Keen was especially concerned about the safety of the rufous hummingbird due to the dwindling numbers of the species. Earlier in 2022, endangered wildlife experts recommended that the rufous be assessed for inclusion on the list of Canada’s “at risk” species. 

The rufous is one of the smaller species of hummingbirds. When fully grown, they measure approximately three inches long and weigh around four grams. This is “about the weight of a dime” or an “insect,” as Keen explains. 

Also, rufous hummingbirds have an extensive migratory range. During the summer, they are in British Columbia and the Pacific Northwest, as well as Alaska and the Yukon. Then, for the winter, they migrate to parts of the southern United States and Mexico — with some traveling nearly 4,000 miles.

Due to this wide range, researchers at the University of British Columbia identified the rufous hummingbird as a top “surrogate species” to measure the effects of habitat loss and climate change. The survival of rufous hummingbirds depends on the health of larger ecosystems. And since these ecosystems are in peril, there has been a significant decline in the number of the tiny birds. 

Keen catches hummingbird in a cage and then drives it to a warmer and safer location

When faced with the prospect of the rufous hummingbird not surviving the cold winter in Prince George, Keen turned to the birding community. With the unusual circumstances and much concern due to the declining numbers of the species, it attracted much attention from birders. 

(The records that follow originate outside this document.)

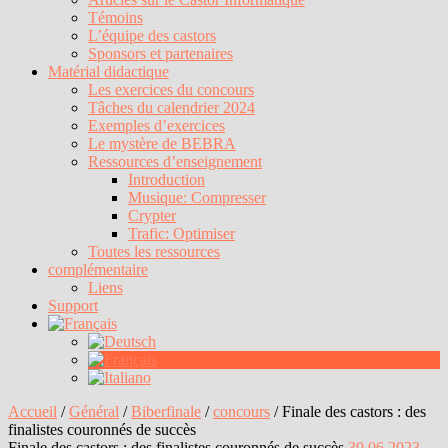
Témoins
L’équipe des castors
Sponsors et partenaires
Matérial didactique
Les exercices du concours
Tâches du calendrier 2024
Exemples d’exercices
Le mystère de BEBRA
Ressources d’enseignement
Introduction
Musique: Compresser
Crypter
Trafic: Optimiser
Toutes les ressources
complémentaire
Liens
Support
Accueil
/
Général
/
Biberfinale
/
concours
/
Finale des castors : des
finalistes couronnés de succès
Finale des castors : des finalistes couronnés de succès
30.06.2023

Eventually, he concocted a plan that one might see in a cartoon — trap the bird in a cage and then drive it to a warmer and safer location. Keen set up a feeder in a cage and attached a string to the door. He and his wife waited, ready to pull the string when the hummingbird arrived in the cage.

However, like in cartoons, it was initially a challenge to get the bird. It would fly near the cage and sit on the string, but it wouldn’t go inside. Finally, after two days, the rufous entered the cage. “It was an endurance test,” said Keen.

In communication with fellow birders, some people said that they could drive the hummingbird south. Others said that would help pay for a plane ticket.

However, Keen’s wife ended up making the trek. After capturing the bird in the cage, she immediately put it in her car and drove for 500 miles and nine hours to Vancouver. Compared to Prince George, which recently endured subzero temperatures, Vancouver has more moderate weather. In a park near a clump of trees, she released the hummingbird. 

Susan Keen said, “What can you do? You’ve got this tiny thing. If you leave it there, it has no chance at all.” 

Susan and Clive Keen hope that their actions give the rufous hummingbird a fighting chance to survive the winter. And when the temperatures warm again next year, it can hopefully migrate back to Prince George.